- _HOW TO COMPLETE THIS TASK_
Once the line with "vous débutez, lorsque vous rencontrez des" is found, repeat it and all later lines exactly through the end of the listing below, with the pictures left out.

EXTRACTED DATA START

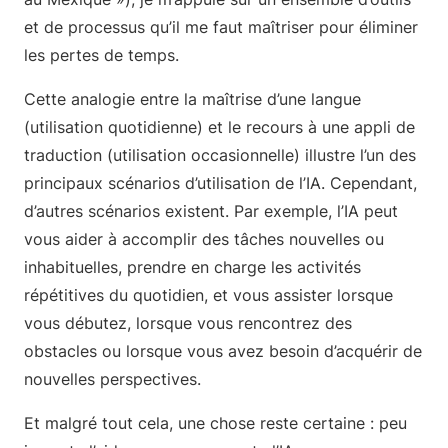
et de processus qu’il me faut maîtriser pour éliminer
les pertes de temps.
Cette analogie entre la maîtrise d’une langue
(utilisation quotidienne) et le recours à une appli de
traduction (utilisation occasionnelle) illustre l’un des
principaux scénarios d’utilisation de l’IA. Cependant,
d’autres scénarios existent. Par exemple, l’IA peut
vous aider à accomplir des tâches nouvelles ou
inhabituelles, prendre en charge les activités
répétitives du quotidien, et vous assister lorsque
vous débutez, lorsque vous rencontrez des
obstacles ou lorsque vous avez besoin d’acquérir de
nouvelles perspectives.
Et malgré tout cela, une chose reste certaine : peu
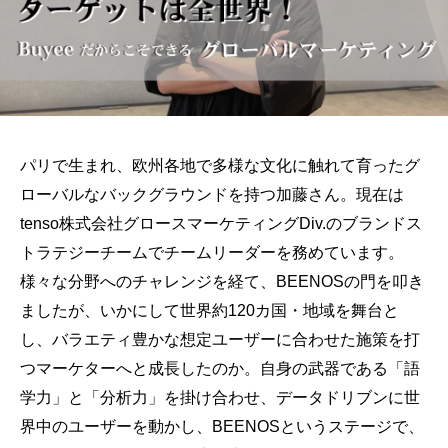
パリで生まれ、欧州各地で多様な文化に触れて育ったグ
ローバルなバックグラウンドを持つ加藤さん。現在は
tenso株式会社グロースマーケティングDiv.のブランドス
トラテジーチームでチームリーダーを務めています。
様々な分野へのチャレンジを経て、BEENOSの門を叩き
ましたが、いかにして世界約120カ国・地域を舞台と
し、バラエティ豊かな想定ユーザーに合わせた施策を打
つマーケターへと成長したのか。自身の武器である「語
学力」と「分析力」を掛け合わせ、データドリブンに世
界中のユーザーを動かし、BEENOSというステージで、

EXTRACTED DATA END

- _ANSWER FOR THE TASK_
vous débutez, lorsque vous rencontrez des
obstacles ou lorsque vous avez besoin d’acquérir de
nouvelles perspectives.
Et malgré tout cela, une chose reste certaine : peu
パリで生まれ、欧州各地で多様な文化に触れて育ったグ
ローバルなバックグラウンドを持つ加藤さん。現在は
tenso株式会社グロースマーケティングDiv.のブランドス
トラテジーチームでチームリーダーを務めています。
様々な分野へのチャレンジを経て、BEENOSの門を叩き
ましたが、いかにして世界約120カ国・地域を舞台と
し、バラエティ豊かな想定ユーザーに合わせた施策を打
つマーケターへと成長したのか。自身の武器である「語
学力」と「分析力」を掛け合わせ、データドリブンに世
界中のユーザーを動かし、BEENOSというステージで、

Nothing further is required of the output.